Health officials in Massachusetts confirmed Thursday they have discovered two cases of a new strain of gonorrhea that appears to be drug-resistant and that the U.S. Centers for Disease Control and Prevention (CDC) is investigating.
Both cases, discovered in Massachusetts, were successfully cured with the antibiotic ceftriaxone—the drug that is recommended to treat all forms of gonorrhea. The bacteria is a sexually transmitted infection (STI) that can result in infertility, pelvic inflammatory disease, and a range of other health problems, officials warn.
The gonorrhea strain recently found in Massachusetts has never been seen before in the United States.

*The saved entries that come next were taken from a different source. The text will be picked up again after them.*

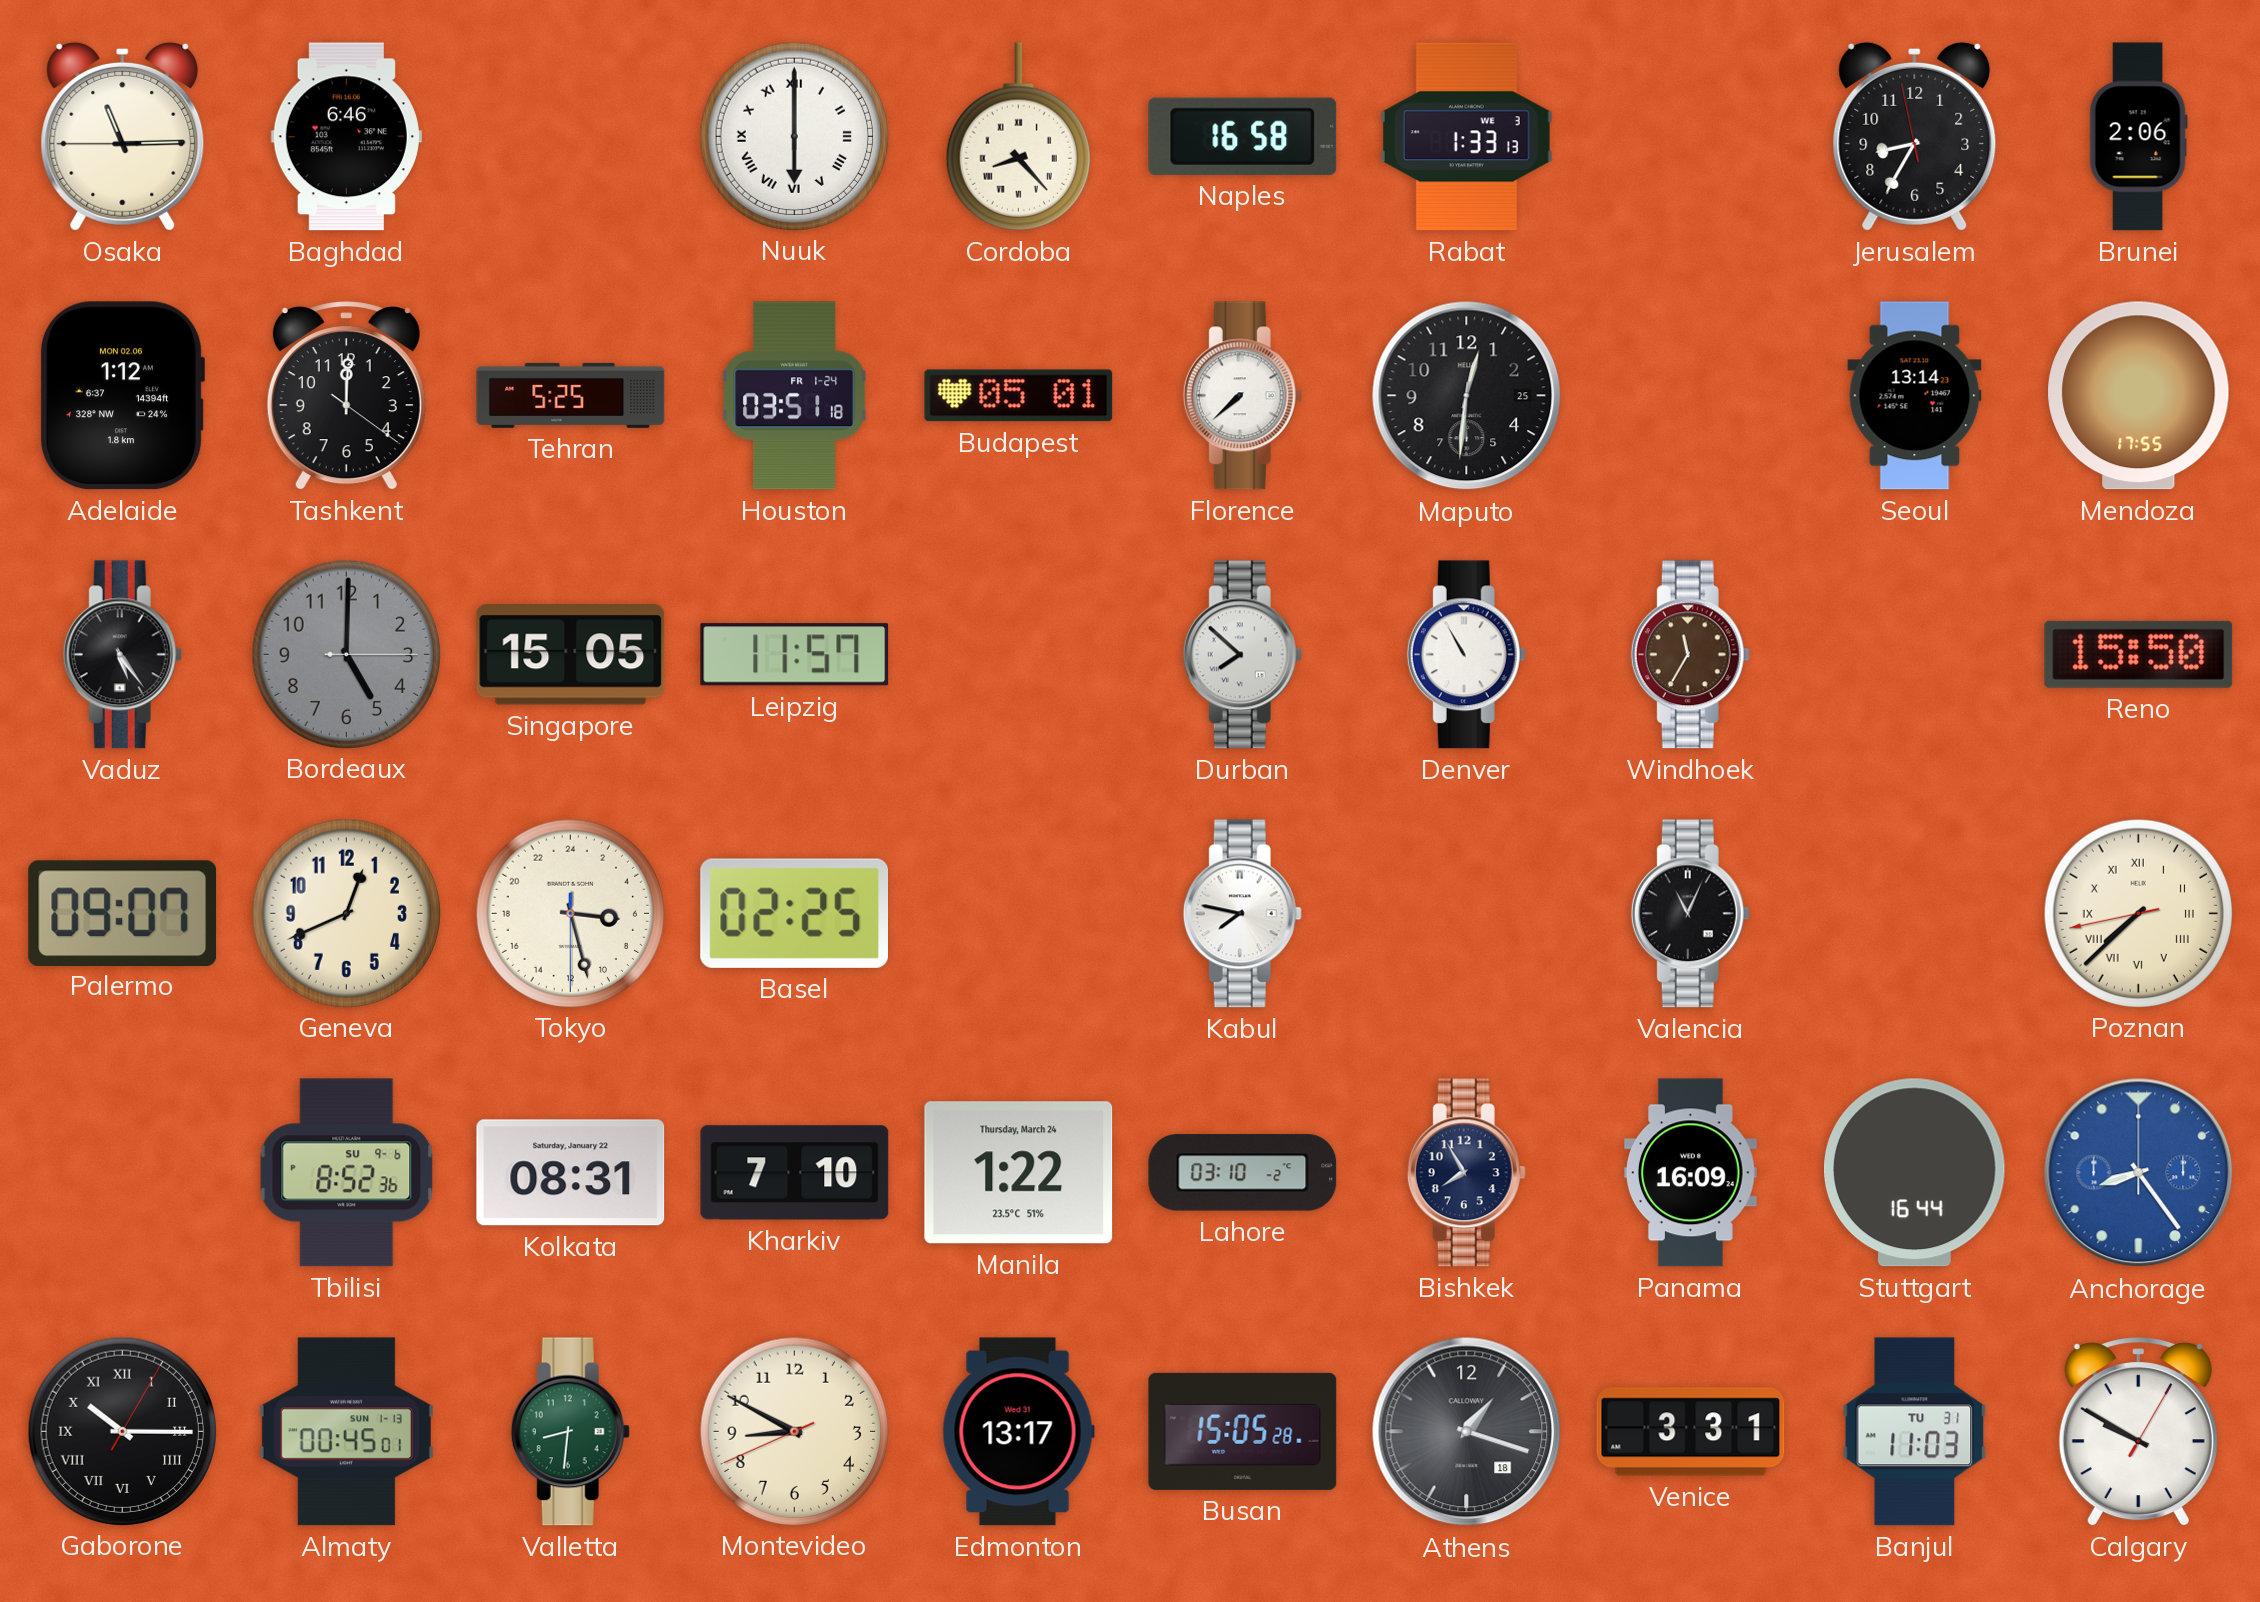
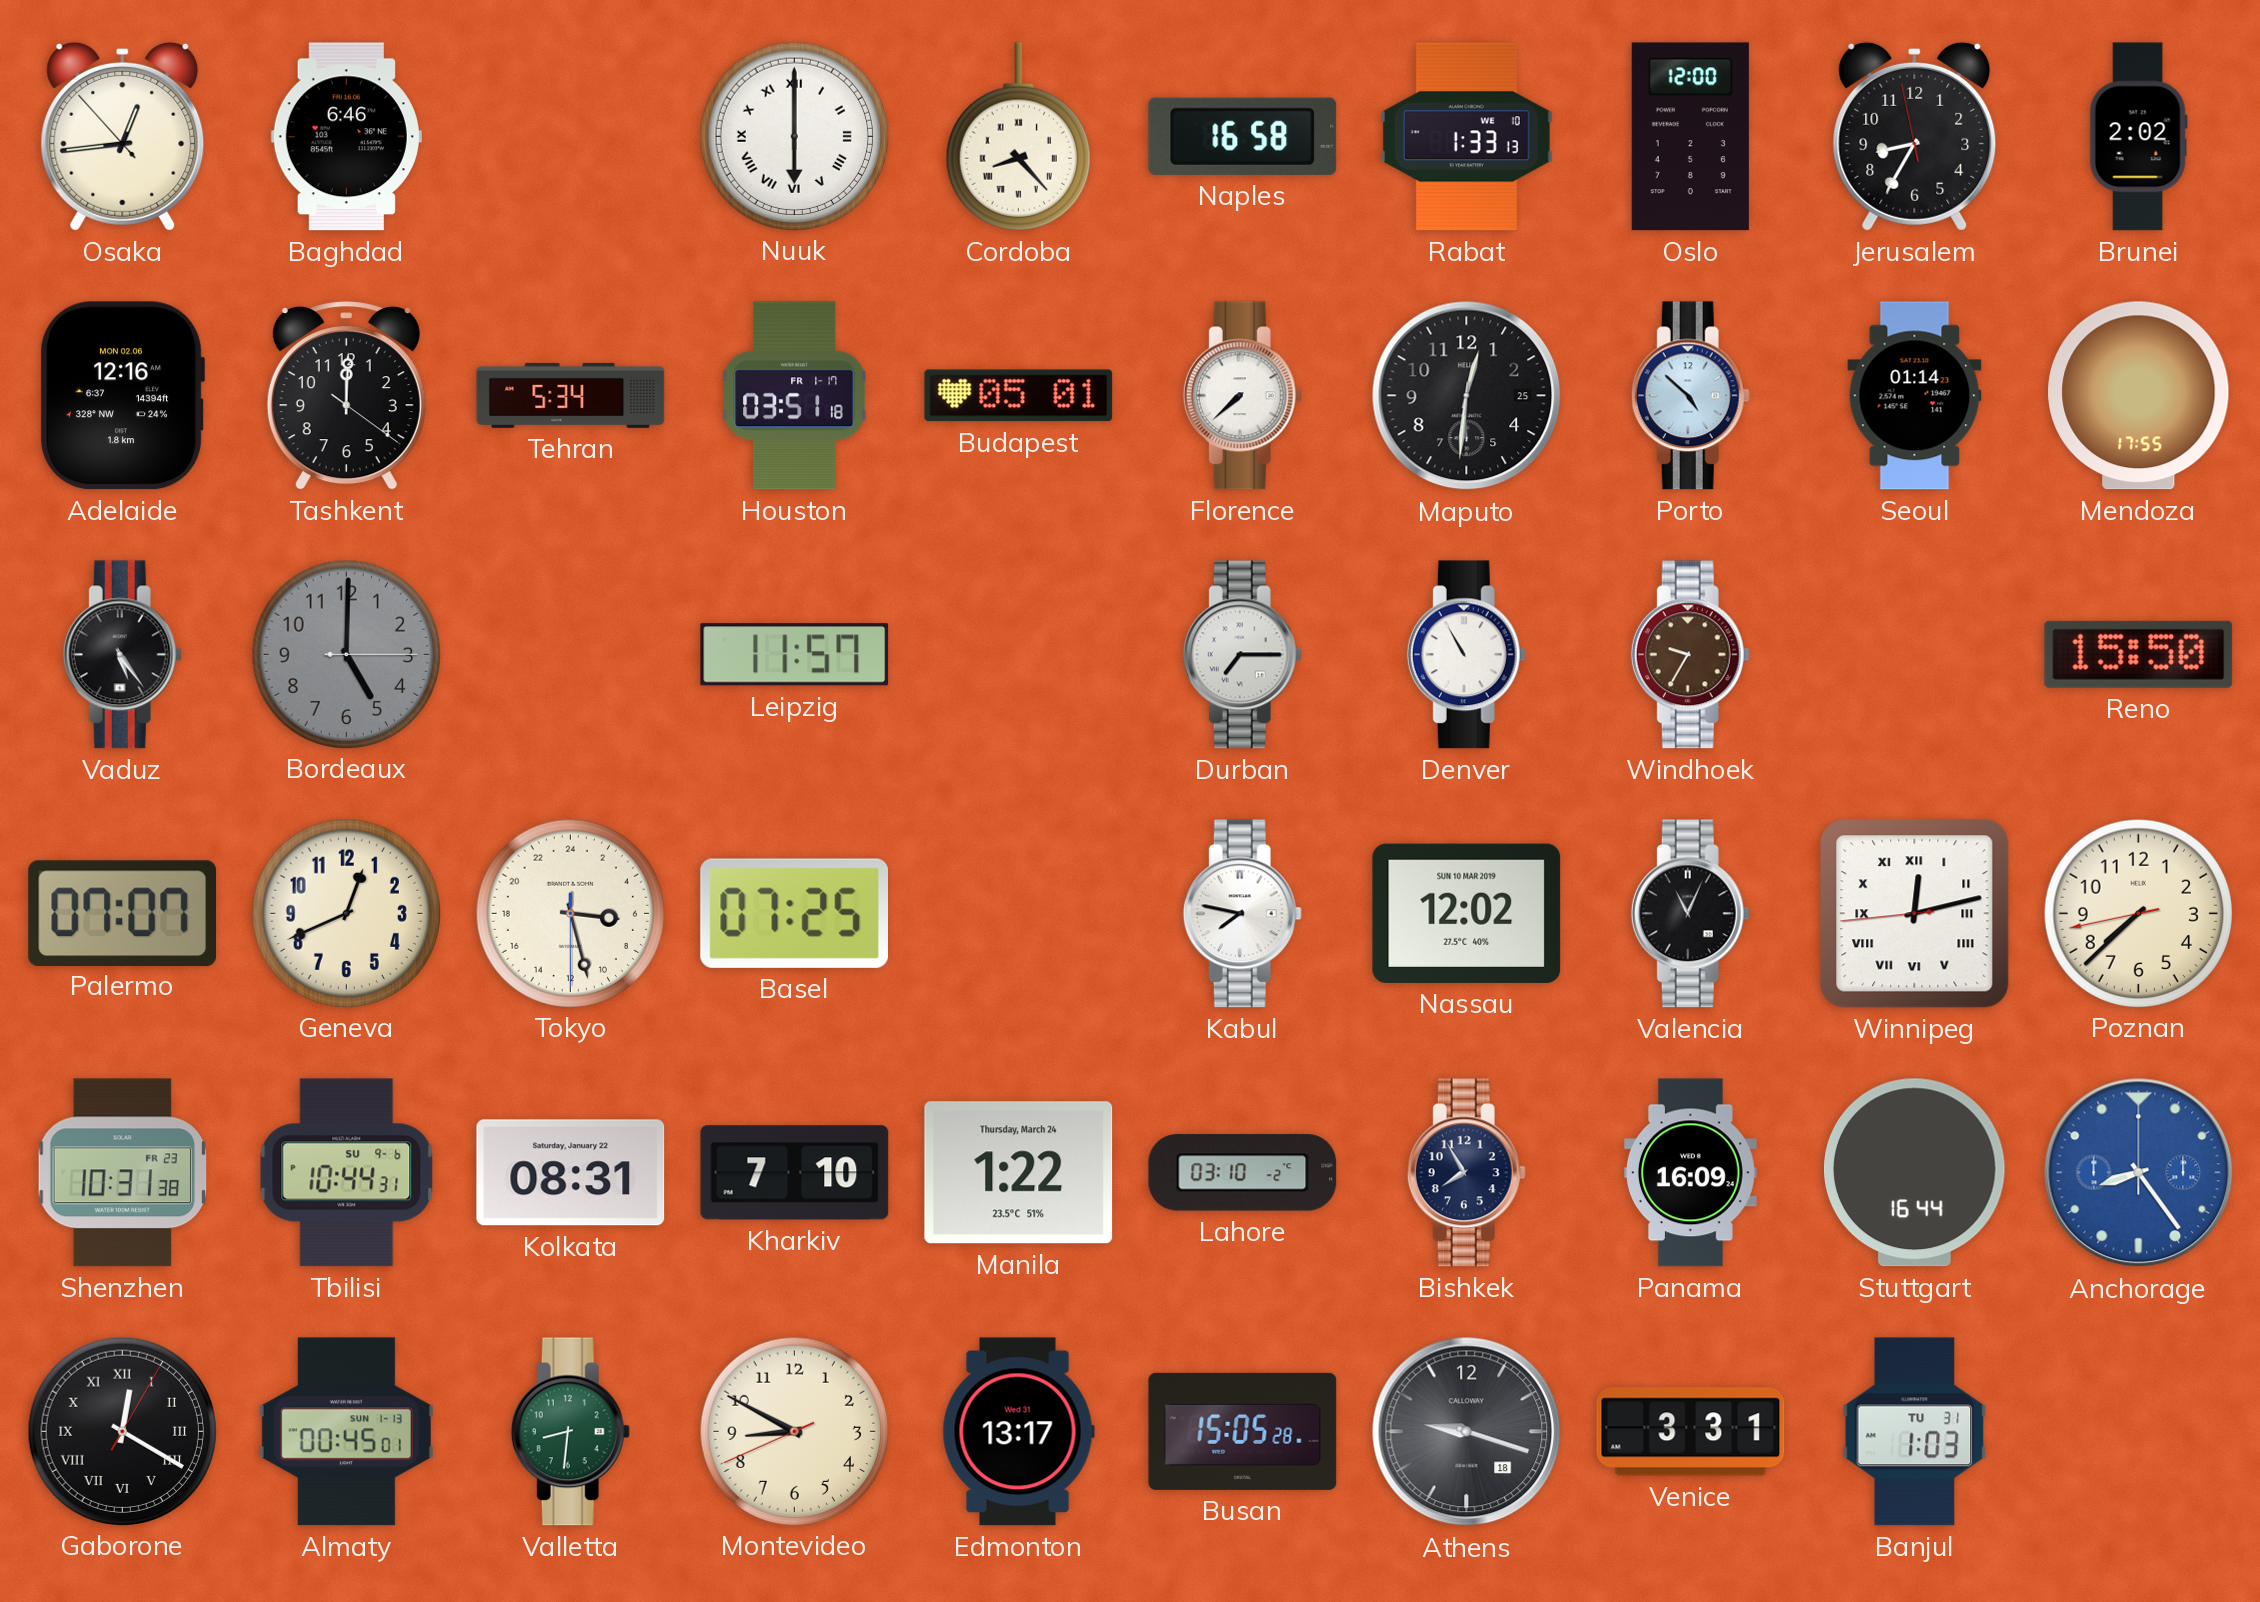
Osaka: 11:14 -> 12:43
Rabat date: WE 3 -> WE 10
Oslo: none -> 12:00
Brunei: 2:06 -> 2:02
Adelaide: 1:12 -> 12:16
Tehran: 5:25 -> 5:34
Houston date: FR 1-24 -> FR 1-17
Porto: none -> 4:52
Seoul: 13:14 -> 01:14
Singapore: 15:05 -> none
Durban: 7:52 -> 7:15
Windhoek: 11:35 -> 9:35
Palermo: 09:07 -> 07:07
Basel: 02:25 -> 07:25
Nassau: none -> 12:02
Winnipeg: none -> 12:12
Poznan numerals: Roman -> Arabic
Shenzhen: none -> 10:31
Tbilisi: 8:52 -> 10:44
Gaborone: 10:15 -> 12:20
Athens: 1:18 -> 9:18
Banjul: 11:03 -> 1:03
Calgary: 9:50 -> none
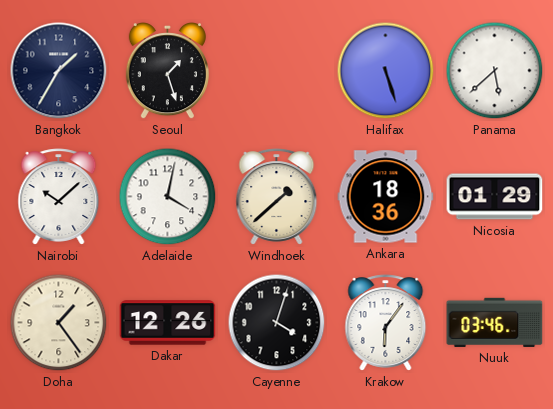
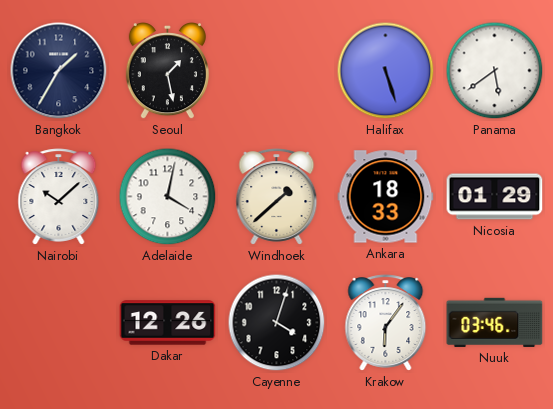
Seoul: 1:27 -> 1:28
Panama: 5:38 -> 5:39
Ankara: 18:36 -> 18:33
Doha: 1:24 -> none
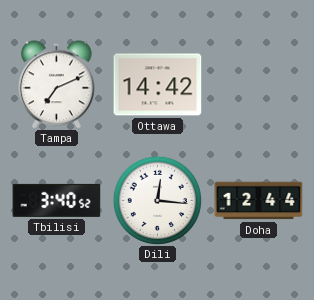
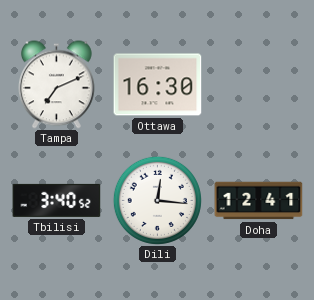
Ottawa: 14:42 -> 16:30
Doha: 12:44 -> 12:41
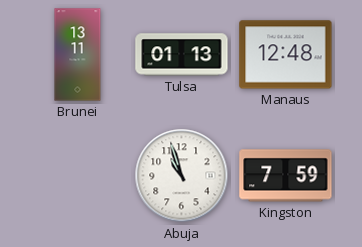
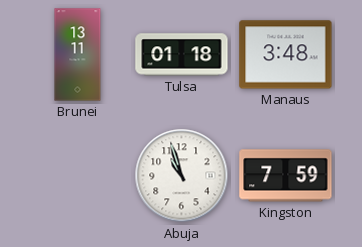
Tulsa: 01:13 -> 01:18
Manaus: 12:48 -> 3:48
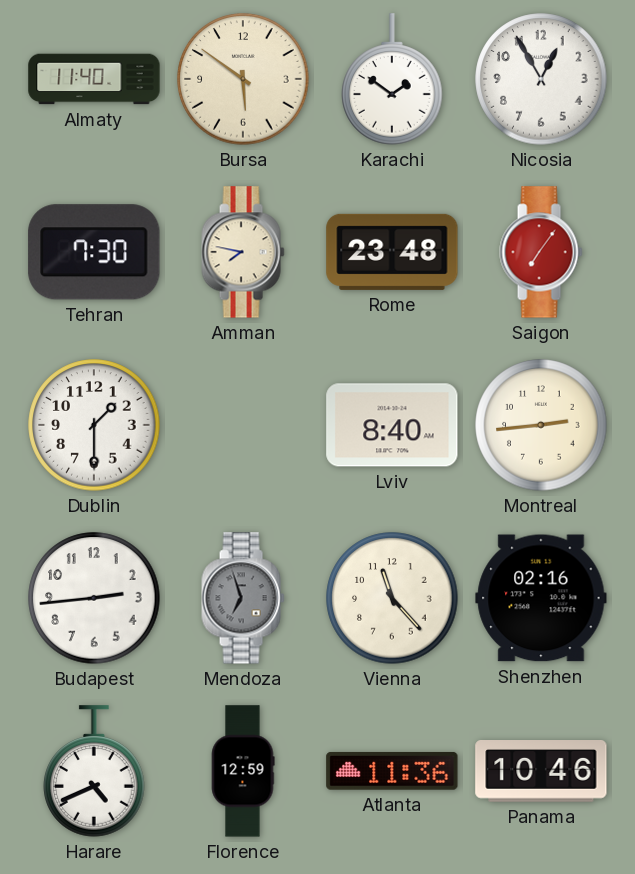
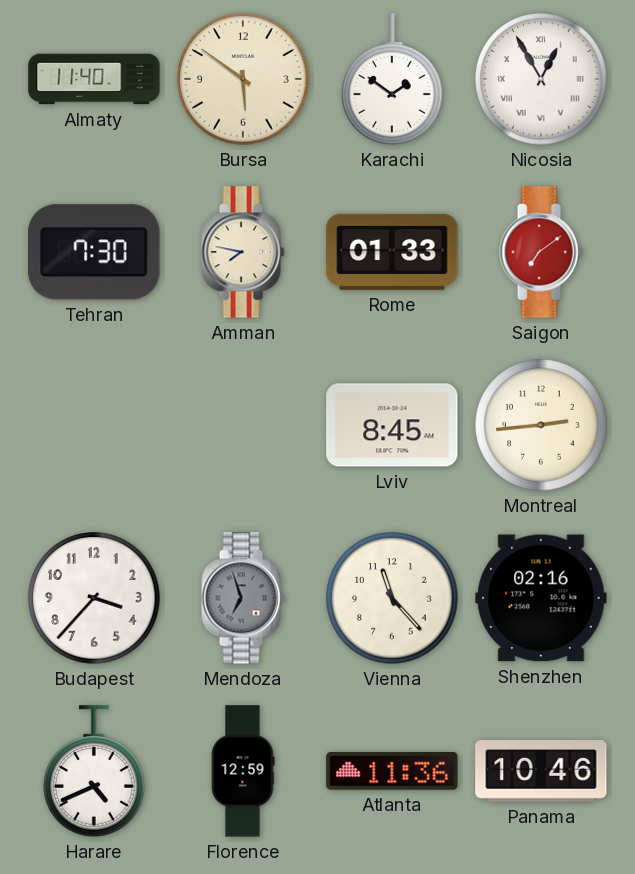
Nicosia numerals: Arabic -> Roman
Rome: 23:48 -> 01:33
Saigon: 7:06 -> 7:09
Dublin: 1:30 -> none
Lviv: 8:40 -> 8:45
Budapest: 2:44 -> 3:37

Cases have been reported in the Asia-Pacific region and the United Kingdom.
“A genetic marker common to these two Massachusetts residents was also previously seen in a case in Nevada, though that strain retained sensitivity to at least one class of antibiotics. Overall, these cases are an important reminder that strains of gonorrhea in the U.S. are becoming less responsive to a limited arsenal of antibiotics,” the DPH said.
State health investigators are now working with the CDC to collect and test other samples to see whether the drug-resistant strain has spread further, the DPH said in a statement. The state will also carry out contact tracing.
“The discovery of this strain of gonorrhea is a serious public health concern which DPH, the CDC, and other health departments have been vigilant about detecting,” director of the Massachusetts Department of Public Health Margret Cooke said in a statement.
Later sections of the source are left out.